MEDYADA BÜYÜK TEKELLEŞME
Tüm ana akım medyada genellikle tek tip haber yapılmasının bir nedeni de medya sektöründeki tekelleşmenin daha da merkezi bir konuma yerleşmesiyle ilgili. Kontrol ise 4 büyük medya tekeli tarafından sağlanıyor.: Ringier (Blick, Handelszeitung, L’Illustré dahil), CH Media (Aargauer Zeitung, Solothurner Zeitung, Schweiz am Wochenende, Tele Zürich, Watson dahil), NZZ Mediengruppe ve TX Group (Tages-Anzeiger, 20 Minuten, Schweizer Familie, Der Bund, Tribune de Genève, Der Landbote dahil). Bunların yanı sıra kanton ve bölgelerde çıkan yerel gazeteler de var. Geleneksel gazetecilikten giderek daha az, dijital pazarlardan ve platformlardan ise giderek daha fazla para kazanıyorlar.

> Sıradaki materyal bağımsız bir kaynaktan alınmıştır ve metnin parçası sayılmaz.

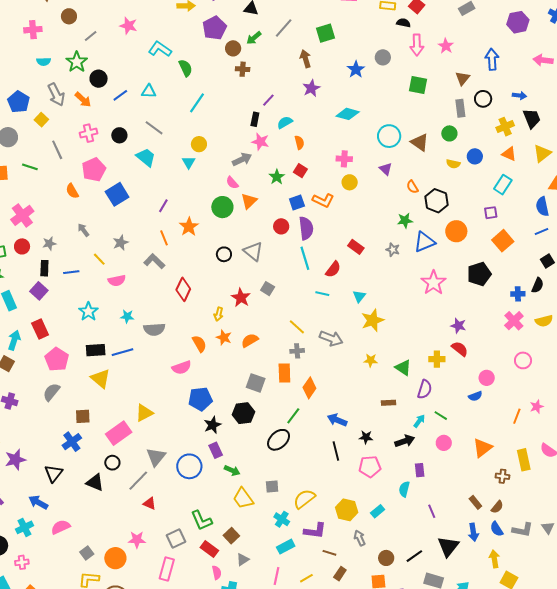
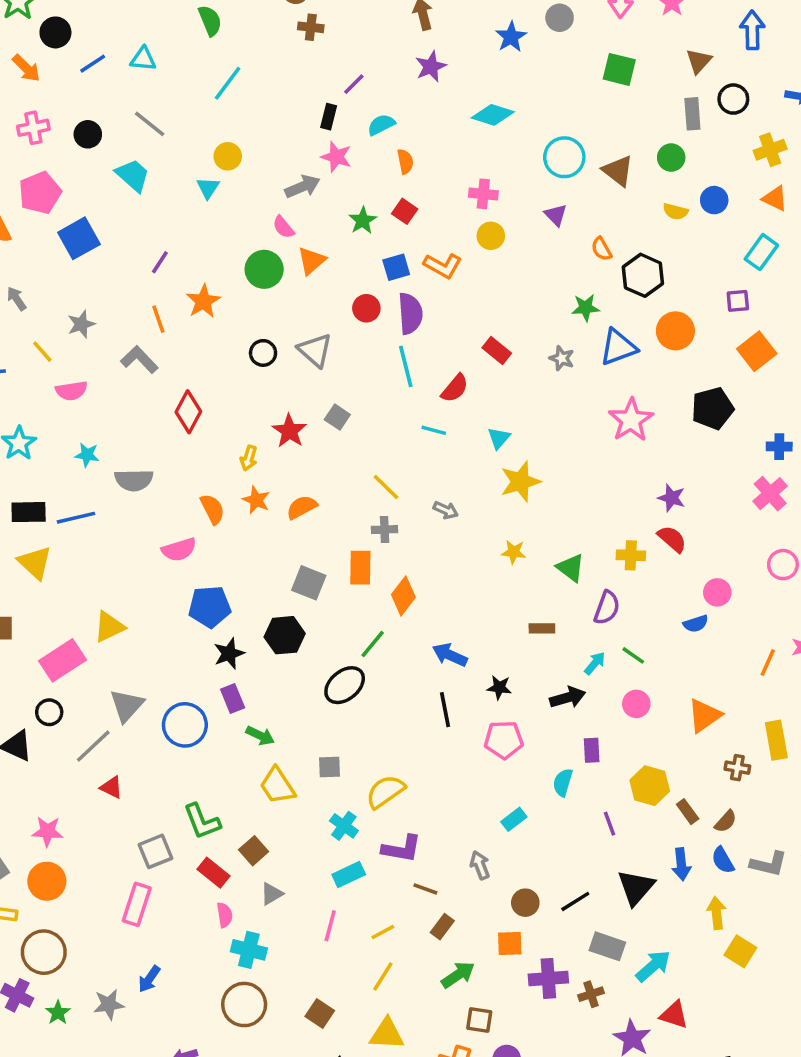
gray arrow: (331, 338) -> (446, 510), size x0.6
yellow hexagon: (347, 510) -> (650, 786), moved
pink star: (137, 540) -> (47, 831), moved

Bu platformların devasa boyutlara ulaşmasıyla birlikte, reklam paraları giderek gazete, radyo ve televizyonlardan çekilmekte ve hedef odaklı reklamların kullanıcılara göre özelleştirilebildiği çevrimiçi platformlara yatırılıyor.

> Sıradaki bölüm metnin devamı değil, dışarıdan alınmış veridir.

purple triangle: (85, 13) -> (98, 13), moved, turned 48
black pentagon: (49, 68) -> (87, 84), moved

Azalan kaynaklar karşısında geleneksel medya, kopyala-yapıştır gazeteciliğine, yani dış kuruluşlar tarafından hazırlanan ve kullanıma sunulan içeriğe giderek daha fazla başvurmakta ve güven duymaktadır. Buna, şirketlerin ve hükümetlerin basın bültenlerinin ve haber ajanslarının içerikleri de dahildir.

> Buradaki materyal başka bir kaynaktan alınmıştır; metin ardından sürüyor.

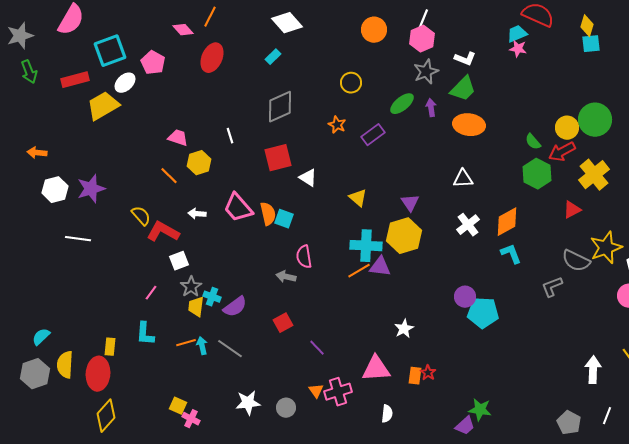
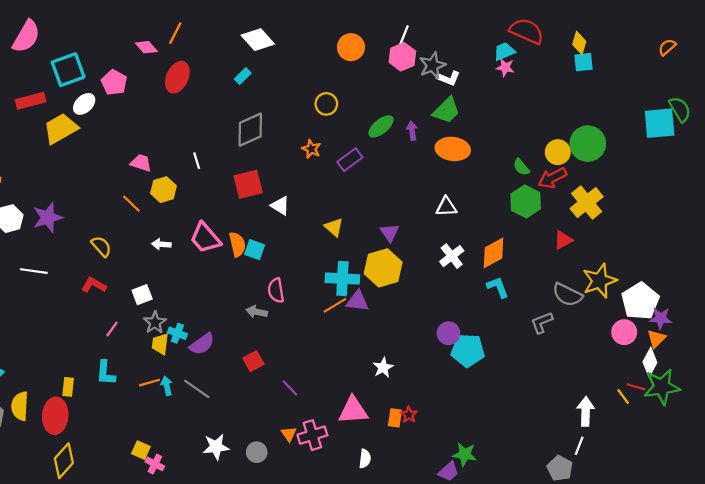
gray star: (426, 72) -> (432, 65), moved
red L-shape: (163, 232) -> (94, 285), moved, size x0.7
white line: (607, 416) -> (579, 446), moved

ULUSLARARASI HABER AJANSLARI
AP, Reuters ve AFP tarafından üretilen bu haberler dünyanın dört bir yanındaki çevrimiçi, yazılı ve görsel medya tarafından alınıyor ve genellikle incelenmeden yeniden yayınlanıyor. 1894 yılında kurulan İsviçre haber ajansı SDA-Keystone, 2020 yılında Almanca dış haber servisini Alman basın ajansı dpa’ya devretti; dpa da ABD’li AP’nin Almanya’daki tek dağıtım ortağı durumunda.
BASIN ÖZGÜRLÜĞÜ YOK
Dünyanın emperyalist kuzey ülkelerinin dış politikalarını ilgilendiren konular söz konusu olduğunda, ana akım medyadaki basın emekçileri genellikle katı kurallara tabi tutulmaktadır. Örneğin ARD, 18 Ekim 2023 tarihinde Gazze hakkında haber yapmak için 44 sayfalık bir iç tüzük yayınlamış ve bu tüzükte çatışma ve ilgili aktörler hakkında tam olarak nasıl yazılacağı kurallara bağlanmıştır. Alman yayınevi Axel Springer Verlag’ın kurumsal tüzüğü aynı zamanda medya emekçilerinin haber yaparken uymaları gereken kuralları da belirlemiştir. Bunlar arasında birleşik bir Avrupa’yı savunmak, İsrail devletinin var olma hakkını desteklemek ve ABD ile Avrupa arasındaki transatlantik ittifakını savunmak yer almaktadır. Ocak 2024’te New York Times, Washington Post ve Los Angeles Times’ın 7 Ekim – 24 Kasım 2023 tarihleri arasında Gazze’deki savaşla ilgili haberleri üzerine bir araştırma yayınlanmıştır. Bu araştırma, “katliam” ve “korkunç” gibi terimlerin neredeyse sadece Filistinliler tarafından öldürülen İsrailli sivillerle ilgili olarak kullanıldığını, ancak İsrail saldırıları sonucu ölen Filistinliler için neredeyse hiç kullanılmadığını göstermektedir.
ATLANTİK ÖTESİ İŞBİRLİĞİ
Ana akım medya, Dünya’nın emperyalist Kuzey ülkelerinin çıkarlarını savunan ABD ve Batı Avrupa devlet kurumları, düşünce kuruluşları ve şirketlerle yakın bağlara sahiptir. Bunlardan biri de Bilderberg Grubu’dur. Yılda bir kez Kuzey Amerika ve Avrupa devlet başkanları, üst düzey askeri yetkililer, NATO temsilcileri, enerji ve ilaç şirketleri, bankalar ve yatırımcıların yanı sıra üniversitelerden ve medyadan temsilcileri bir araya getirmektedir.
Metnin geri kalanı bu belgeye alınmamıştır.